── Data supplied ──

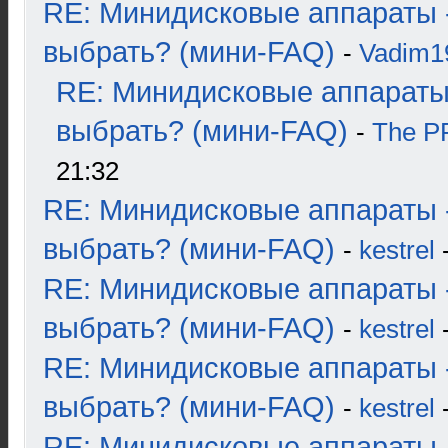
RE: Минидисковые аппараты 
выбрать? (мини-FAQ)
-
Vadim1
RE: Минидисковые аппараты
выбрать? (мини-FAQ)
-
The 
21:32
RE: Минидисковые аппараты 
выбрать? (мини-FAQ)
-
kestrel
-
RE: Минидисковые аппараты 
выбрать? (мини-FAQ)
-
kestrel
-
RE: Минидисковые аппараты 
выбрать? (мини-FAQ)
-
kestrel
-
RE: Минидисковые аппараты 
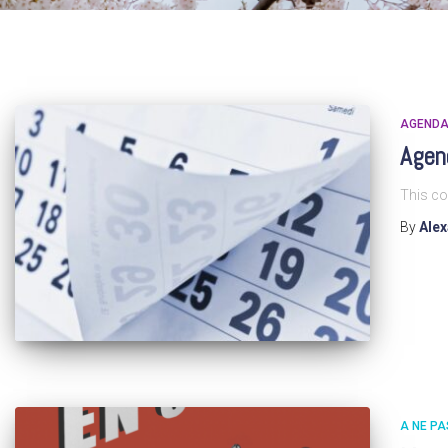
AGEND
Agen
This co
By
Ale
A NE P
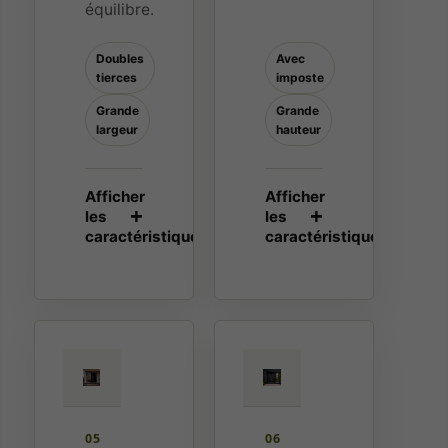
équilibre.
Doubles
Avec
tierces
imposte
Grande
Grande
largeur
hauteur
05
06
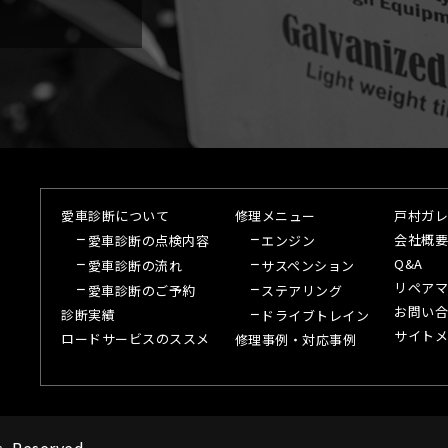
愛車診断について
修理メニュー
戸村ガレ
会社概要
愛車診断の点検内容
エンジン
Q&A
愛車診断の流れ
サスペンション
リペアマ
愛車診断のご予約
ステアリング
お問い合
診断実績
ドライブトレイン
サイトメ
ロードサービスのススメ
修理事例・対応事例
s Reserved.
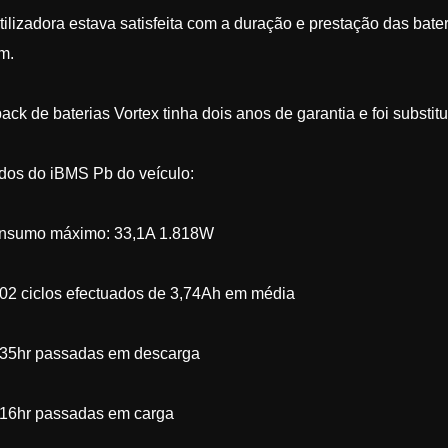
tilizadora estava satisfeita com a duração e prestação das bate
m.
ack de baterias Vortex tinha dois anos de garantia e foi substit
dos do iBMS Pb do veículo:
nsumo máximo: 33,1A 1.818W
02 ciclos efectuados de 3,74Ah em média
135hr passadas em descarga
216hr passadas em carga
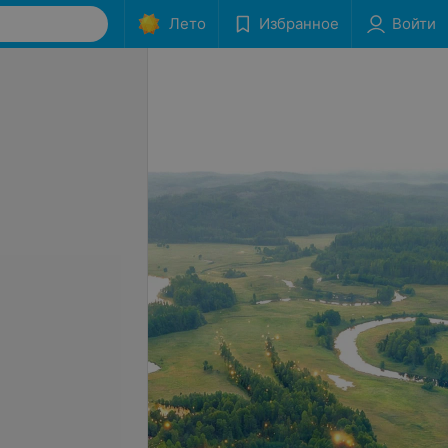
Лето
Избранное
Войти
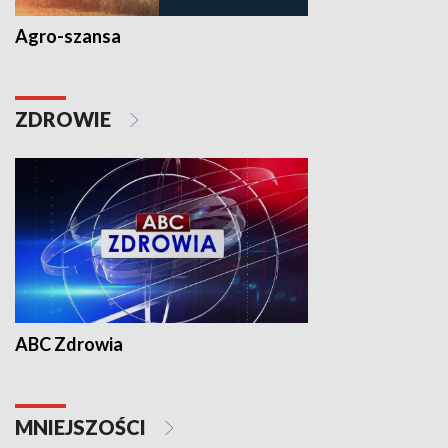
Agro-szansa
ZDROWIE
ABC Zdrowia
MNIEJSZOŚCI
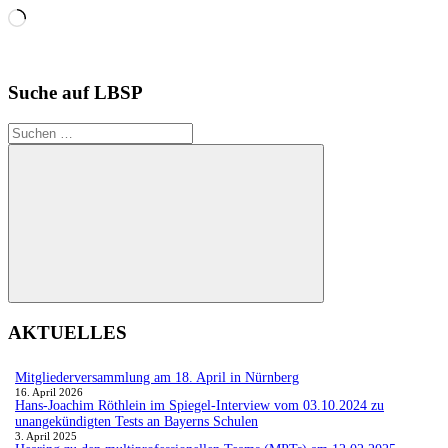
Wird
geladen …
Suche auf LBSP
Suchen
nach:
Suchen
AKTUELLES
Mitgliederversammlung am 18. April in Nürnberg
16. April 2026
Hans-Joachim Röthlein im Spiegel-Interview vom 03.10.2024 zu
unangekündigten Tests an Bayerns Schulen
3. April 2025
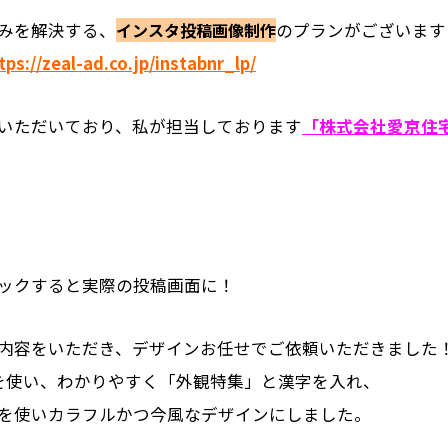
みを解決する、
インスタ投稿画像制作
のプランがございます
tps://zeal-ad.co.jp/instabnr_lp/
いただいており、私が担当しております
「株式会社愛京住
ックすると実際の投稿画面に！
内容をいただき、デザインお任せでご依頼いただきました
を使い、わかりやすく「外観特集」と漢字を入れ、
を使いカラフルかつ今風なデザインにしました。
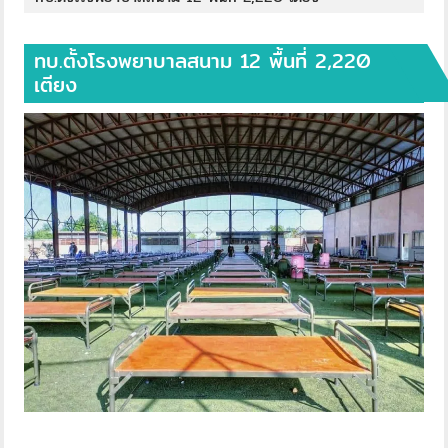
ทบ.ตั้งโรงพยาบาลสนาม 12 พื้นที่ 2,220
เตียง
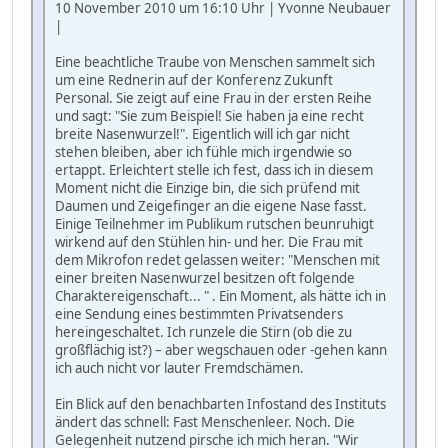
10 November 2010 um 16:10 Uhr | Yvonne Neubauer
|
Eine beachtliche Traube von Menschen sammelt sich
um eine Rednerin auf der Konferenz Zukunft
Personal. Sie zeigt auf eine Frau in der ersten Reihe
und sagt: "Sie zum Beispiel! Sie haben ja eine recht
breite Nasenwurzel!". Eigentlich will ich gar nicht
stehen bleiben, aber ich fühle mich irgendwie so
ertappt. Erleichtert stelle ich fest, dass ich in diesem
Moment nicht die Einzige bin, die sich prüfend mit
Daumen und Zeigefinger an die eigene Nase fasst.
Einige Teilnehmer im Publikum rutschen beunruhigt
wirkend auf den Stühlen hin- und her. Die Frau mit
dem Mikrofon redet gelassen weiter: "Menschen mit
einer breiten Nasenwurzel besitzen oft folgende
Charaktereigenschaft... " . Ein Moment, als hätte ich in
eine Sendung eines bestimmten Privatsenders
hereingeschaltet. Ich runzele die Stirn (ob die zu
großflächig ist?) – aber wegschauen oder -gehen kann
ich auch nicht vor lauter Fremdschämen.
Ein Blick auf den benachbarten Infostand des Instituts
ändert das schnell: Fast Menschenleer. Noch. Die
Gelegenheit nutzend pirsche ich mich heran. "Wir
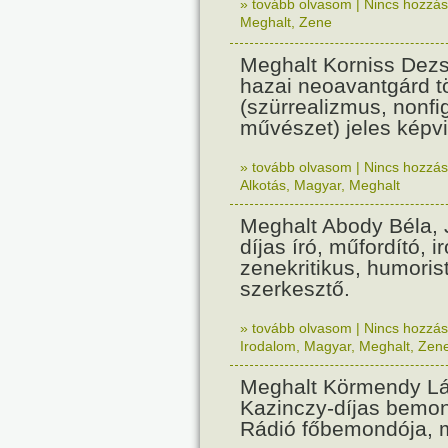
» tovább olvasom
|
Nincs hozzász
Meghalt
,
Zene
Meghalt Korniss Dezs
hazai neoavantgárd t
(szürrealizmus, nonfi
művészet) jeles képvi
» tovább olvasom
|
Nincs hozzász
Alkotás
,
Magyar
,
Meghalt
Meghalt Abody Béla, J
díjas író, műfordító, i
zenekritikus, humoris
szerkesztő.
» tovább olvasom
|
Nincs hozzász
Irodalom
,
Magyar
,
Meghalt
,
Zen
Meghalt Körmendy Lá
Kazinczy-díjas bemo
Rádió főbemondója, 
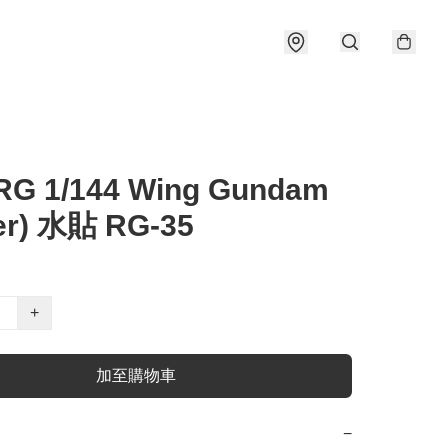
RG 1/144 Wing Gundam
ver) 水貼 RG-35
+
加至購物車
−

───

* **Your task**: Your reply should repeat the entries above exactly, leaving the pictures out.

* **Result of this task**:
RE: Минидисковые аппараты 
выбрать? (мини-FAQ)
-
Vadim1
RE: Минидисковые аппараты
выбрать? (мини-FAQ)
-
The 
21:32
RE: Минидисковые аппараты 
выбрать? (мини-FAQ)
-
kestrel
-
RE: Минидисковые аппараты 
выбрать? (мини-FAQ)
-
kestrel
-
RE: Минидисковые аппараты 
выбрать? (мини-FAQ)
-
kestrel
-
RE: Минидисковые аппараты 
AGEND
Agen
This co
By
Ale
A NE P
équilibre.
Doubles
Avec
tierces
imposte
Grande
Grande
largeur
hauteur
05
06
愛車診断について
修理メニュー
戸村ガレ
会社概要
愛車診断の点検内容
エンジン
Q&A
愛車診断の流れ
サスペンション
リペアマ
愛車診断のご予約
ステアリング
お問い合
診断実績
ドライブトレイン
サイトメ
ロードサービスのススメ
修理事例・対応事例
s Reserved.
tilizadora estava satisfeita com a duração e prestação das bate
m.
ack de baterias Vortex tinha dois anos de garantia e foi substit
dos do iBMS Pb do veículo:
nsumo máximo: 33,1A 1.818W
02 ciclos efectuados de 3,74Ah em média
135hr passadas em descarga
216hr passadas em carga
Лето
Избранное
Войти
Agro-szansa
ZDROWIE
ABC Zdrowia
MNIEJSZOŚCI
Wird
geladen …
Suche auf LBSP
Suchen
nach:
Suchen
AKTUELLES
Mitgliederversammlung am 18. April in Nürnberg
16. April 2026
Hans-Joachim Röthlein im Spiegel-Interview vom 03.10.2024 zu
unangekündigten Tests an Bayerns Schulen
3. April 2025
みを解決する、
インスタ投稿画像制作
のプランがございます
tps://zeal-ad.co.jp/instabnr_lp/
いただいており、私が担当しております
「株式会社愛京住
ックすると実際の投稿画面に！
内容をいただき、デザインお任せでご依頼いただきました
を使い、わかりやすく「外観特集」と漢字を入れ、
を使いカラフルかつ今風なデザインにしました。
ทบ.ตั้งโรงพยาบาลสนาม 12 พื้นที่ 2,220
เตียง
10 November 2010 um 16:10 Uhr | Yvonne Neubauer
|
Eine beachtliche Traube von Menschen sammelt sich
um eine Rednerin auf der Konferenz Zukunft
Personal. Sie zeigt auf eine Frau in der ersten Reihe
und sagt: "Sie zum Beispiel! Sie haben ja eine recht
breite Nasenwurzel!". Eigentlich will ich gar nicht
stehen bleiben, aber ich fühle mich irgendwie so
ertappt. Erleichtert stelle ich fest, dass ich in diesem
Moment nicht die Einzige bin, die sich prüfend mit
Daumen und Zeigefinger an die eigene Nase fasst.
Einige Teilnehmer im Publikum rutschen beunruhigt
wirkend auf den Stühlen hin- und her. Die Frau mit
dem Mikrofon redet gelassen weiter: "Menschen mit
einer breiten Nasenwurzel besitzen oft folgende
Charaktereigenschaft... " . Ein Moment, als hätte ich in
eine Sendung eines bestimmten Privatsenders
hereingeschaltet. Ich runzele die Stirn (ob die zu
großflächig ist?) – aber wegschauen oder -gehen kann
ich auch nicht vor lauter Fremdschämen.
Ein Blick auf den benachbarten Infostand des Instituts
ändert das schnell: Fast Menschenleer. Noch. Die
Gelegenheit nutzend pirsche ich mich heran. "Wir
» tovább olvasom
|
Nincs hozzász
Meghalt
,
Zene
Meghalt Korniss Dezs
hazai neoavantgárd t
(szürrealizmus, nonfi
művészet) jeles képvi
» tovább olvasom
|
Nincs hozzász
Alkotás
,
Magyar
,
Meghalt
Meghalt Abody Béla, J
díjas író, műfordító, i
zenekritikus, humoris
szerkesztő.
» tovább olvasom
|
Nincs hozzász
Irodalom
,
Magyar
,
Meghalt
,
Zen
Meghalt Körmendy Lá
Kazinczy-díjas bemo
Rádió főbemondója, 
RG 1/144 Wing Gundam
ver) 水貼 RG-35
+
加至購物車
−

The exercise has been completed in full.